Why is my frost free freezer getting frost inside it? Is my freezer/fridge going out? My fridge is about 10 years old. I was thinking maybe the seal isn't sealing correctly. We have already replaced the seal around the fridge which was $70.00 to replace. Should I get a new refridgerator? I don't know what I should do. Any suggestions would help.
Thanks in advance.
luv2craft from Normalville, Pennsylvania
By Dana Sipe
By Carol (Guest Post) 02/23/2006
I know this doesnt answer your question. However, I think the life expectancy for any appliance is 10 years... You'll be surprised at how much energy (money) you save when you get a new one!

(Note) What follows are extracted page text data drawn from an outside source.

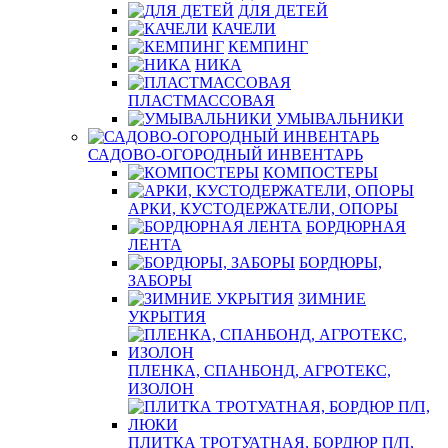
ДЛЯ ДЕТЕЙ
КАЧЕЛИ
КЕМПИНГ
НИКА
ПЛАСТМАССОВАЯ
УМЫВАЛЬНИКИ
САДОВО-ОГОРОДНЫЙ ИНВЕНТАРЬ
КОМПОСТЕРЫ
АРКИ, КУСТОДЕРЖАТЕЛИ, ОПОРЫ
БОРДЮРНАЯ
ЛЕНТА
БОРДЮРЫ,
ЗАБОРЫ
ЗИМНИЕ
УКРЫТИЯ
ПЛЕНКА, СПАНБОНД, АГРОТЕКС,
ИЗОЛОН
ПЛИТКА ТРОТУАТНАЯ, БОРДЮР П/П,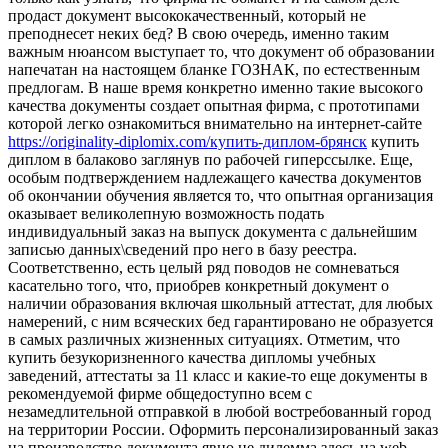
продаст документ высококачественный, который не
преподнесет неких бед? В свою очередь, именно таким
важным нюансом выступает то, что документ об образовании
напечатан на настоящем бланке ГОЗНАК, по естественным
предлогам. В наше время конкретно именно такие высокого
качества документы создает опытная фирма, с прототипами
которой легко ознакомиться внимательно на интернет-сайте
https://originality-diplomix.com/купить-диплом-брянск
купить
диплом в балаково заглянув по рабочей гиперссылке. Еще,
особым подтверждением надлежащего качества документов
об окончании обучения является то, что опытная организация
оказывает великолепную возможность подать
индивидуальный заказ на выпуск документа с дальнейшим
записью данных\сведений про него в базу реестра.
Соответственно, есть целый ряд поводов не сомневаться
касательно того, что, приобрев конкретный документ о
наличии образования включая школьный аттестат, для любых
намерений, с ним всяческих бед гарантировано не образуется
в самых различных жизненных ситуациях. Отметим, что
купить безукоризненного качества дипломы учебных
заведений, аттестаты за 11 класс и какие-то еще документы в
рекомендуемой фирме общедоступно всем с
незамедлительной отправкой в любой востребованный город
на территории России. Оформить персонализированный заказ
на производство документа явно не дилемма здесь на web-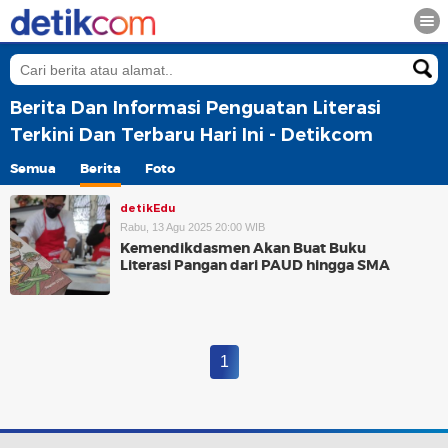
Berita Dan Informasi Penguatan Literasi
Terkini Dan Terbaru Hari Ini - Detikcom
Semua
Berita
Foto
detikEdu
Rabu, 13 Agu 2025 20:00 WIB
Kemendikdasmen Akan Buat Buku
Literasi Pangan dari PAUD hingga SMA
1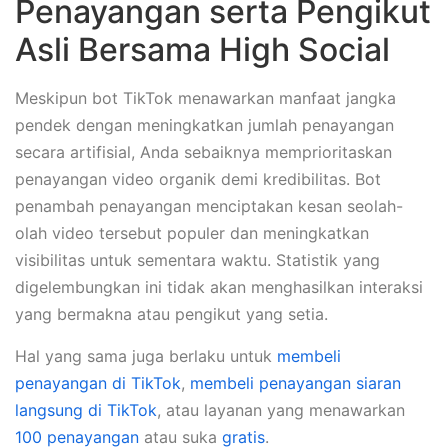
Penayangan serta Pengikut
Asli Bersama High Social
Meskipun bot TikTok menawarkan manfaat jangka
pendek dengan meningkatkan jumlah penayangan
secara artifisial, Anda sebaiknya memprioritaskan
penayangan video organik demi kredibilitas. Bot
penambah penayangan menciptakan kesan seolah-
olah video tersebut populer dan meningkatkan
visibilitas untuk sementara waktu. Statistik yang
digelembungkan ini tidak akan menghasilkan interaksi
yang bermakna atau pengikut yang setia.
Hal yang sama juga berlaku untuk
membeli
penayangan di TikTok
,
membeli penayangan siaran
langsung di TikTok
, atau layanan yang menawarkan
100 penayangan
atau suka
gratis
.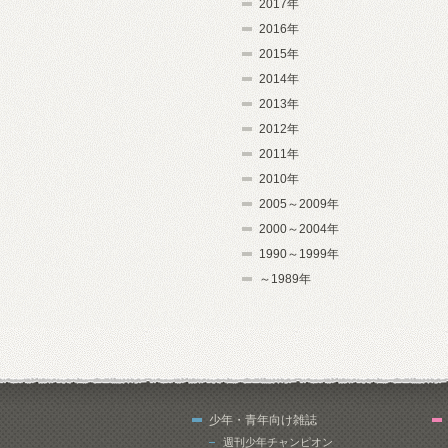
2017年
2016年
2015年
2014年
2013年
2012年
2011年
2010年
2005～2009年
2000～2004年
1990～1999年
～1989年
少年・青年向け雑誌
週刊少年チャンピオン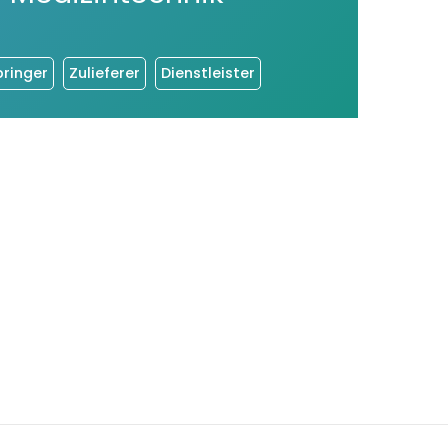
bringer
Zulieferer
Dienstleister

By Me (Guest Post) 02/24/2006
I agree. If you can afford it buy a new one. The older ones are huge energy wasters. It will pay for itself in no time.

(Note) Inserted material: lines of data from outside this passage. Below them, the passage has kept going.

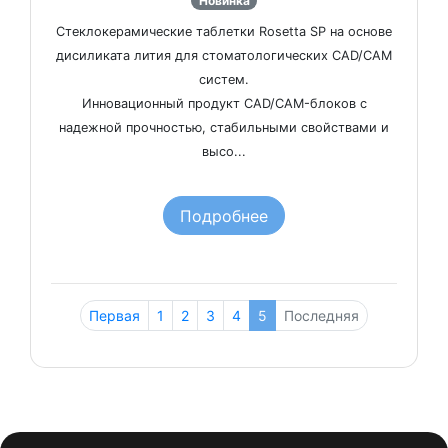
Новинка
Стеклокерамические таблетки Rosetta SP на основе
дисиликата лития для стоматологических CAD/CAM
систем.
Инновационный продукт CAD/CAM-блоков с
надежной прочностью, стабильными свойствами и
высо...
Подробнее
Первая
1
2
3
4
5
Последняя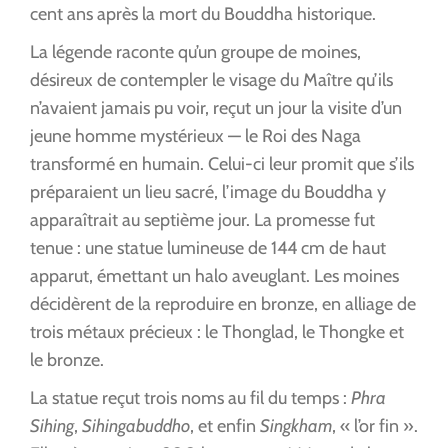
cent ans après la mort du Bouddha historique.
La légende raconte qu’un groupe de moines,
désireux de contempler le visage du Maître qu’ils
n’avaient jamais pu voir, reçut un jour la visite d’un
jeune homme mystérieux — le Roi des Naga
transformé en humain. Celui-ci leur promit que s’ils
préparaient un lieu sacré, l’image du Bouddha y
apparaîtrait au septième jour. La promesse fut
tenue : une statue lumineuse de 144 cm de haut
apparut, émettant un halo aveuglant. Les moines
décidèrent de la reproduire en bronze, en alliage de
trois métaux précieux : le Thonglad, le Thongke et
le bronze.
La statue reçut trois noms au fil du temps :
Phra
Sihing
,
Sihingabuddho
, et enfin
Singkham
, « l’or fin ».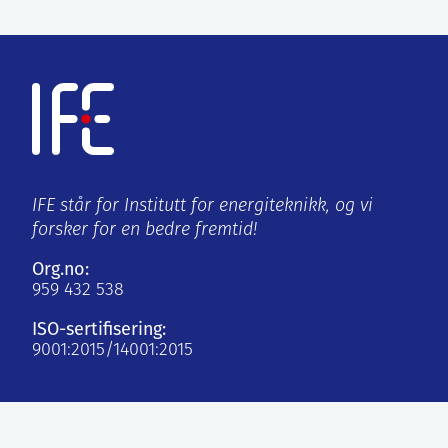
IFE står for Institutt for energiteknikk, og vi
forsker for en bedre fremtid!
Org.no:
959 432 538
ISO-sertifisering:
9001:2015/14001:2015
Kjeller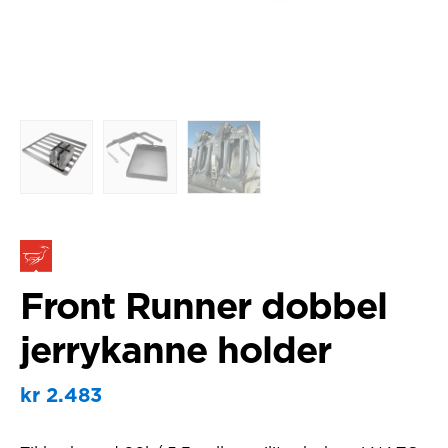
Front Runner dobbel
jerrykanne holder
kr
2.483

Our old fridge (15 yrs at least) was in the house when we bought it.
It still looked nice, worked well. But we decided to get new appliances and sold the old. So we purchased the new fridg at Sears. We were amazed how the electric bill dropped aprox $30 or more a month The new fridge paid for it self!!!
It could be that the frost free workings of the fridge is no longer working. I would suggest you empty the freezer and defrost it in the old fashioned way. After the frost is gone, check the sides and back of the freezer compartment and see where it is still cold. It could be the coils in the back of the freezer are still iced up. I have taken a hair dryer to mine and thawed it out. It worked. This is only a suggestion. I know we need a new one, but, it is not possible at this point in time, so it is thaw, thaw, thaw, just like the old days for me!!

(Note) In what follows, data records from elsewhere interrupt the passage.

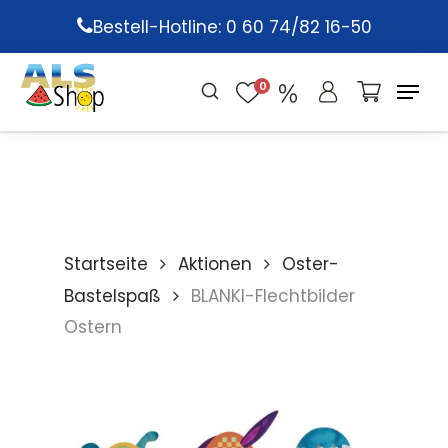
Skip
Bestell-Hotline: 0 60 74/82 16-50
to
main
0
content
Startseite
Aktionen
Oster-
Bastelspaß
BLANKI-Flechtbilder
Ostern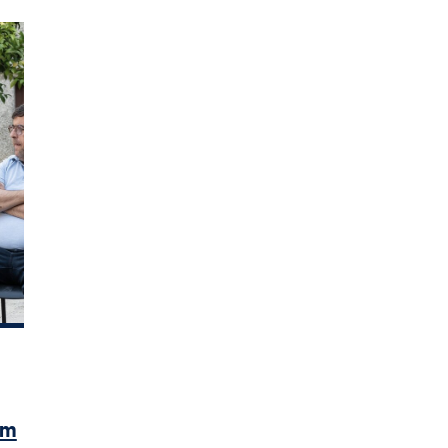
até às 16h00 de 30 de setembro
 Verão em Guimarães com aposta na divers
om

By Micki (Guest Post) 02/04/2008
After not opening my freezer for about 5 hours, there was frost everywhere. Could it be that I had not closed the door tightly? Would any thing else have caused this?
If your door wasn't closed this could definitely happen. If it's still happening though, you've got a bigger problem.
Generally speaking they say you shouldn't repair your appliances if it's going to cost more than half the cost of a new one - great rule of thumb. Although a new fridge might be a little bit more cost effective in the long run, if this is the only issue you're having I'd just repair it and be on your way.
I was having a similar problem and I just put my model number into this site http://www.partselect.com/Refrigerator-Parts.htm and it gave me a whole list of common issues with the model of my fridge. Frost build-up was one of them! I got the part, watched a video on the same site and fixed my fridge in like 3 days.
*Just realized how old this thread is. I'm sure you've solved your problem by now but hopefully will help someone else.